Scalpel and spine, hurt to heal.

Garreth and I are a great team but handle these situations differently. I need to name the monsters under the bed to be rid of them and then plan to be prepared for a variety of circumstances. We’ve known for a long time that Aidan would need this surgery. It’s still considered elective, absolutely necessary but certainly not an emergency. That should take the stress level down a bit, but scalpel and spine, hurt to heal, still builds tension.

My brain and body are in overdrive right now. Garreth’s work changed insurance carriers recently which has led to a bit of a kurfuffle with prior authorizations and such. It’s easy to say that the people who get paid to work this out should just work it out, but generally speaking it doesn’t work that way. I asked one wonderful man at the hospital, after he checked the records and said they had no information about Aidan’s surgery, if there was a chance we could show up to surgery and have no idea who was paying. He said absolutely not. It’s the hospital’s job to figure that out and yours to take care of your child.
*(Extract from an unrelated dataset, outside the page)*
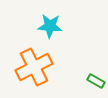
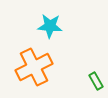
green rectangle: rotated 30 degrees clockwise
I love him for believing in unicorns.

And then there is the nursing care. Don’t even get me started. Really. I’m grateful to have a strong nurse advocate who is pleading my case to the state, but honestly, what is there to say? We haven’t had coverage in ages and we’re asking for so little and we haven’t received the level of care we should have.

All of that to say we really needed a day at the museum. Life shouldn’t be all about phone calls and worry and details and such. It should be about laugher and exploration and making memories. So we did.